In a blog post yesterday, Cummings, formerly Johnson’s most senior adviser, said he had warned the Tory leader about the drinks party, but that his concerns were “waved” aside.
Last week, Johnson told MPs that he believed the “socially distanced drinks” were a “work event”.
He said: “When I went into that garden just after 6pm on May 20, 2020, to thank groups of staff, before going back into my office 25 minutes later to continue working, I believed implicitly that this was a work event. But Mr Speaker, with hindsight, I should have sent everyone back inside.”
Raab said that if the civil service investigation into a number of parties in Whitehall revealed that Johnson had knowingly misled parliament he would be expected to resign.
He told Good Morning Britain: “The rules are set out very clearly in relation to this. You shouldn’t mislead parliament. You certainly shouldn’t deliberately mislead parliament without correcting it immediately if you become aware of facts change.
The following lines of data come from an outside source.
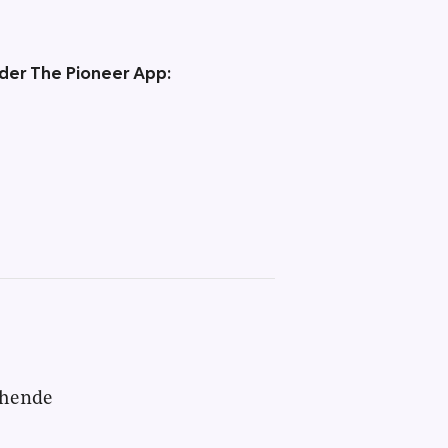
 der The Pioneer App:
chende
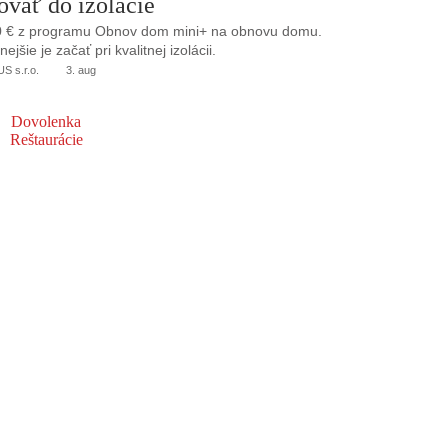
ovať do izolácie
0 € z programu Obnov dom mini+ na obnovu domu.
jšie je začať pri kvalitnej izolácii.
 s.r.o.
3. aug
Dovolenka
Reštaurácie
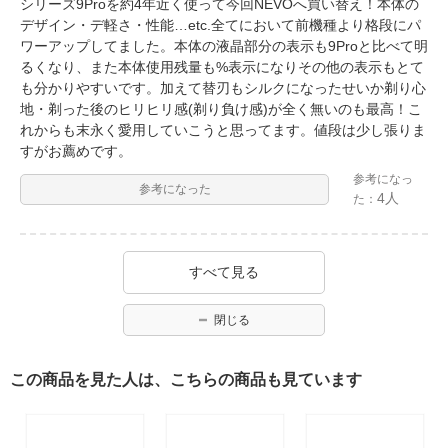
シリーズ9Proを約4年近く使って今回NEVOへ買い替え！本体の
デザイン・デ軽さ・性能…etc.全てにおいて前機種より格段にパ
ワーアップしてました。本体の液晶部分の表示も9Proと比べて明
るくなり、また本体使用残量も%表示になりその他の表示もとて
も分かりやすいです。加えて替刃もシルクになったせいか剃り心
地・剃った後のヒリヒリ感(剃り負け感)が全く無いのも最高！こ
れからも末永く愛用していこうと思ってます。値段は少し張りま
すがお薦めです。
参考になっ
参考になった
4人
た：
すべて見る
閉じる
この商品を見た人は、こちらの商品も見ています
“The code of conduct is critically important. I take it very seriously. I think the integrity of what we do, those of us who hold high office, is incredibly important for the trust of the public and I understand the frustration that people feel about this.”
Asked directly whether a prime minister should quit if they are shown to have lied to parliament, Raab replied: “That is clearly the case under the code for ministers.”